No ocidente, os dissidentes nem sempre são mortos, apenas em casos excepcionais em que ferem interesses poderosos. Muitas vezes, os dissidentes são até festejados por sua ousadia e apresentados como exemplo de que  existe efetivamente liberdade de imprensa. Eles atendem a uma parte da opinião publica, a que discorda, e formam igualmente uma área de mercado, o que convém ao sistema capitalista. Mas muitas vezes precisam refugiar-se na imprensa alternativa e, agora, entre os hackers e as redes sociais. Dificilmente arranjam bons empregos e podem ser, com freqüência,  perseguidos. 

Os casos de Julian Assange, que revelou papéis secretos da diplomacia dos EUA, e de Edward Snowden, que divulgou a espionagem norte-americana sobre outros países e governantes, são uma mostra de que ser dissidente nas sociedades livres ocidentais também pode ser bem perigoso. Como nos casos soviéticos do passado, eles violaram as leis vigentes. São caçados como traidores.

Na sociedade norte-americana, formam-se consensos que atendem até mesmo aos interesses do governo, quando os dissidentes se confundem ou se aproximam dos inimigos políticos. Em nome de um desses consensos, os cineastas de Hollywood foram convocados depois de 11 de setembro de 2001 a realizar filmes patrióticos e bélicos contra os radicais árabes. E muitos atenderam. Basta ir ao cinema, ligar a TV ou baixar na internet para ver.

A mídia associou-se também ao impacto aterrorizante dos atentados junto à opinião pública e criou uma novilíngua: os árabes viraram "terroristas", assim como todos os  presos de Guantánamo, em relação aos quais não se questiona se têm direitos ou não, pois estão no limbo reservado aos inimigos da humanidade. Quem tiver opinião dissidente em relação a esse assunto é "traidor" e quem informar segredos dos governos que "combatem o terrorismo", também. Preso político fica sem direitos e recebe o nome de terrorista. Dissidente ganha a acusação de traidor da pátria.

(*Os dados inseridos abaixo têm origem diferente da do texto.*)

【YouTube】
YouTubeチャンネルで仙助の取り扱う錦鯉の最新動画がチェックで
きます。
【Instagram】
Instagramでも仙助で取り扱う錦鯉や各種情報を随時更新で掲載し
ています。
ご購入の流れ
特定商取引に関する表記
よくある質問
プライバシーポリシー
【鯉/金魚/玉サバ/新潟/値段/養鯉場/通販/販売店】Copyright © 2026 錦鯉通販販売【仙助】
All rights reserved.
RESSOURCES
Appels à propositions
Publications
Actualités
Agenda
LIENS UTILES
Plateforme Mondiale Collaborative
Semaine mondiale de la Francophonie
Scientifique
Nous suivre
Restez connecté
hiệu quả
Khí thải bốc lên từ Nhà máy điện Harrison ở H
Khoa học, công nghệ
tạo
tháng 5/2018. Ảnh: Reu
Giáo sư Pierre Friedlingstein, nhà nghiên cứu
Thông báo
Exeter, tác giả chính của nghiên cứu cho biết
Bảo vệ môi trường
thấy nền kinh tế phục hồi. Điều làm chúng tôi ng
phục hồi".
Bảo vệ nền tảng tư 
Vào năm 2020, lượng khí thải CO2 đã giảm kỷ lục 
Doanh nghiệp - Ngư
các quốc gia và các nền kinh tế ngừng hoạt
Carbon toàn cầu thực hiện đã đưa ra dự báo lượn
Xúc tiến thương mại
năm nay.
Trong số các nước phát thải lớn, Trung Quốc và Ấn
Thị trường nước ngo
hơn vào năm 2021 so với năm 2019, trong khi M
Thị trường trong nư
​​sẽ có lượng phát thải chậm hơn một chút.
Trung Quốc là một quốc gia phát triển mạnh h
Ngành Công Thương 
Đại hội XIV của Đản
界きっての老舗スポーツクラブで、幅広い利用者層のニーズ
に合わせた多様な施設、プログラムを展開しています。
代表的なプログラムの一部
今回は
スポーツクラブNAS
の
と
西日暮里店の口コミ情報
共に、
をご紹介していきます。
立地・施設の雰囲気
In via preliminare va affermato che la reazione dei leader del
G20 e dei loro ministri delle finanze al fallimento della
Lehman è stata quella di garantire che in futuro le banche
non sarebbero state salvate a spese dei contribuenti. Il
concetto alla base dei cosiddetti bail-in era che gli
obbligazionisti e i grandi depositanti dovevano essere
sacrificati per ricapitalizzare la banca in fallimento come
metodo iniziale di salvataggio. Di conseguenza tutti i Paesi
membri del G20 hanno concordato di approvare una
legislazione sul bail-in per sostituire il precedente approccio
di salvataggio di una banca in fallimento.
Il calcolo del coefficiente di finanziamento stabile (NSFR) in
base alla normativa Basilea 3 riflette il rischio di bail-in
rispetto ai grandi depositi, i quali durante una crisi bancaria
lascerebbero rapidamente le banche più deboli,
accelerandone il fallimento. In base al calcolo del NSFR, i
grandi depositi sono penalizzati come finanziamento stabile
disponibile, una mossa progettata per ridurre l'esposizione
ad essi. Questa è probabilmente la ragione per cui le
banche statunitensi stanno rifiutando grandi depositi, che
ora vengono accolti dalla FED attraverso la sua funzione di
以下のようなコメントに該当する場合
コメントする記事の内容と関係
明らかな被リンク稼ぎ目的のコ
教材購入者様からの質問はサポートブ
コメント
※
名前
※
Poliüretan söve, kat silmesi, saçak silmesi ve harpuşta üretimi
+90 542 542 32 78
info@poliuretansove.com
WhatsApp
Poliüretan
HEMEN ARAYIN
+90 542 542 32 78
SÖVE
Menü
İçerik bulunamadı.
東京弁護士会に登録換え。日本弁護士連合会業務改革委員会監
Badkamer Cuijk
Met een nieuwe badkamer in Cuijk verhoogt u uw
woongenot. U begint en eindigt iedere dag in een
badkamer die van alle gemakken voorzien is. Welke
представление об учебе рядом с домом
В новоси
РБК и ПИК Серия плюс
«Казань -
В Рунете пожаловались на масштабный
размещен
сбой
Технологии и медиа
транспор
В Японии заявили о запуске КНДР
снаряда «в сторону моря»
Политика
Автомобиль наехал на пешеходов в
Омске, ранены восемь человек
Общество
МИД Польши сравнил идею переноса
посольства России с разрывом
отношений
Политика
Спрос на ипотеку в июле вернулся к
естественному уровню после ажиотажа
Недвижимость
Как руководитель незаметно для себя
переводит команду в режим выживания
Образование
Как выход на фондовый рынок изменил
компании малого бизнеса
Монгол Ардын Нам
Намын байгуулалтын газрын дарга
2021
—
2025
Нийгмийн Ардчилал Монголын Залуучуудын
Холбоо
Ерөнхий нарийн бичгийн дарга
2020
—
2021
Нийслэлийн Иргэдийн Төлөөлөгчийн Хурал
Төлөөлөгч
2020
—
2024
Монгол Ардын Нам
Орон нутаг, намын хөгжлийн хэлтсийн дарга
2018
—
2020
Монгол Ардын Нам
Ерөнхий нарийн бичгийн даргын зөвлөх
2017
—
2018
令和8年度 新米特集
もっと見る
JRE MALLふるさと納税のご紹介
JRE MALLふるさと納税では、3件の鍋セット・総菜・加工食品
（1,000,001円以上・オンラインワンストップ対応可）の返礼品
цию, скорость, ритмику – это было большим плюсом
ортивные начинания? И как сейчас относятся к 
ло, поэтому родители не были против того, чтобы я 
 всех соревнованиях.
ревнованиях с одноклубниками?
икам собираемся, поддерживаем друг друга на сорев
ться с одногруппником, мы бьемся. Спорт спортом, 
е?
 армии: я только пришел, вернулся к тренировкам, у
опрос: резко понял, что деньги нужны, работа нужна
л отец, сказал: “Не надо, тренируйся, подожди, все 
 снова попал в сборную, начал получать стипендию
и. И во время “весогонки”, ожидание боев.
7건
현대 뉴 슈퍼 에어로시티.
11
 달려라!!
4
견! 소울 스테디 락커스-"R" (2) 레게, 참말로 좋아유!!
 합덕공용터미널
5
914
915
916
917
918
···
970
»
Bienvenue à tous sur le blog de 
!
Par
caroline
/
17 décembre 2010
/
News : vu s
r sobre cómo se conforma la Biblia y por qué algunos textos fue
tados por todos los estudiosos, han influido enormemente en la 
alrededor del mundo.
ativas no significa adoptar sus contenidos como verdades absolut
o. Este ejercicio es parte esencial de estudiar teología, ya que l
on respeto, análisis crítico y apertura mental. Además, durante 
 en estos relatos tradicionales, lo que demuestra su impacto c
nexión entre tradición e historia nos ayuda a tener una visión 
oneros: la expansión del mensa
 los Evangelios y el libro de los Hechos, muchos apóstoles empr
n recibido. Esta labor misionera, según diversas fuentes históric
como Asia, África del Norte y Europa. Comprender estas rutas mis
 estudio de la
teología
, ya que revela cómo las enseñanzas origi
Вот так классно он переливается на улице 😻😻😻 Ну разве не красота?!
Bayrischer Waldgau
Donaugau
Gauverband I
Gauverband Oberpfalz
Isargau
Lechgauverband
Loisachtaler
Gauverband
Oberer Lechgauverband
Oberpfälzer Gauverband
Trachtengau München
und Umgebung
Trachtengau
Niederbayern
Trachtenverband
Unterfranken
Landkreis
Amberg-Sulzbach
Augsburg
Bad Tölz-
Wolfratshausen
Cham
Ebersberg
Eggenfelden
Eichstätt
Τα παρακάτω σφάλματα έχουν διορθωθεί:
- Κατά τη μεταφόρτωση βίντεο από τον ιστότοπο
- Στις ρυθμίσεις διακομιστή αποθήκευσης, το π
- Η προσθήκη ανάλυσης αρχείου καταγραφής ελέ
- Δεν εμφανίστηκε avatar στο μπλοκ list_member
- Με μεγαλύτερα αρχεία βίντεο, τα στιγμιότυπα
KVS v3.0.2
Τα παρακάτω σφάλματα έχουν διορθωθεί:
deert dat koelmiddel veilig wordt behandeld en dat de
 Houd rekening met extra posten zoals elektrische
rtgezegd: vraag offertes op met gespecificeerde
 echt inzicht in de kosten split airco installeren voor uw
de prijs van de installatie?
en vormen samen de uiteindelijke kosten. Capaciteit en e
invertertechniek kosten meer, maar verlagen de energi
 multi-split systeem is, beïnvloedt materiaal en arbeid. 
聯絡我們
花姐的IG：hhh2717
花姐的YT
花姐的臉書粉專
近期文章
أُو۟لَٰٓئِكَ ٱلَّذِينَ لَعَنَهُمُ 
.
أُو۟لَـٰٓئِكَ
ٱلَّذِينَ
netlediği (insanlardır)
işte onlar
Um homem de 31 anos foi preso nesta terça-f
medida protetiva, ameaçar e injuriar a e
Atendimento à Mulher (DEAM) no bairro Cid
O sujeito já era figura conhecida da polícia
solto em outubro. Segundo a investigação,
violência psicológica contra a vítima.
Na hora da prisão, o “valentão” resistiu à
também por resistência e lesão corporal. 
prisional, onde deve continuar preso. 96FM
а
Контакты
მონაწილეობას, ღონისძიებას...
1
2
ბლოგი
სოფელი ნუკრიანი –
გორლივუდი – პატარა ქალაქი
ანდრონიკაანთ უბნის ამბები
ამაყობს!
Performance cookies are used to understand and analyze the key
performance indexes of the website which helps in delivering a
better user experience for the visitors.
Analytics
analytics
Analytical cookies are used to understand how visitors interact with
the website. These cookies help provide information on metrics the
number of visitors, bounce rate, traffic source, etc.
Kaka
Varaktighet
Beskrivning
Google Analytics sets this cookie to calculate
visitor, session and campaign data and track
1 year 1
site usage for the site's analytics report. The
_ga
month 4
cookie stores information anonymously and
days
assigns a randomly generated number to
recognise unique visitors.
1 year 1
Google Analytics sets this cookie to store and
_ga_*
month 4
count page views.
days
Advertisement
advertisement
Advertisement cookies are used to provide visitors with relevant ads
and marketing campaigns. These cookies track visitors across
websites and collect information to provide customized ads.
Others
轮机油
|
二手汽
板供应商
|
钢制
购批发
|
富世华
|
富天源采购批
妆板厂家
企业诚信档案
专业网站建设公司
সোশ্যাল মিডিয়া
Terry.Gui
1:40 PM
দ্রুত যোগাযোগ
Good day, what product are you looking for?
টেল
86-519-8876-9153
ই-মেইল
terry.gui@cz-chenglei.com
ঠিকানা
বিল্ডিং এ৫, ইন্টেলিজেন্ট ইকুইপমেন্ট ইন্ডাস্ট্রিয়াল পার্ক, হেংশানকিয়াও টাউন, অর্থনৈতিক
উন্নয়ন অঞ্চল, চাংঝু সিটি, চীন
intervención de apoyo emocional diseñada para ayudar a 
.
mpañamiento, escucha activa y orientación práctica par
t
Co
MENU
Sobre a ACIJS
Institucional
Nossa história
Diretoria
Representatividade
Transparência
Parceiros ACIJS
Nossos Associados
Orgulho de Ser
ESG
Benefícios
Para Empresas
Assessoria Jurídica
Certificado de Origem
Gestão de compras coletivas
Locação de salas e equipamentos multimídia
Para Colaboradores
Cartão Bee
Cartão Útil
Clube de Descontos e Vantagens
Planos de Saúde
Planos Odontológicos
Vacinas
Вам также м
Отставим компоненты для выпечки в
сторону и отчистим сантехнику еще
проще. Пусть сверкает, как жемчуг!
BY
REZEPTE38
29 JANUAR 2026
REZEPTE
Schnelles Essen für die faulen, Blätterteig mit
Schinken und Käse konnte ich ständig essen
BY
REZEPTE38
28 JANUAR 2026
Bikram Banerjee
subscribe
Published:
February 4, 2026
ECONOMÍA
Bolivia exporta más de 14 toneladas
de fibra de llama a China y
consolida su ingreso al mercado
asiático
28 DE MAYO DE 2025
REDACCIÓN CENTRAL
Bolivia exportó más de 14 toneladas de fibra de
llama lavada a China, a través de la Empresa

Uma das piores formas de servidão é a consentida. Chomsky tem razão quanto a isso. A "servidão voluntária" pode ser para os jornalistas e a imprensa uma ilusão que nada tem a ver com "má fé". No entanto, contribui para fechar o espaço de liberdade. Contra essa ilusão, é preciso estar atento e forte, como diz a música de Caetano.
* Reinaldo Lobo é psicanalista e jornalista. Tem um blog: imaginarioradical.blogspot.com.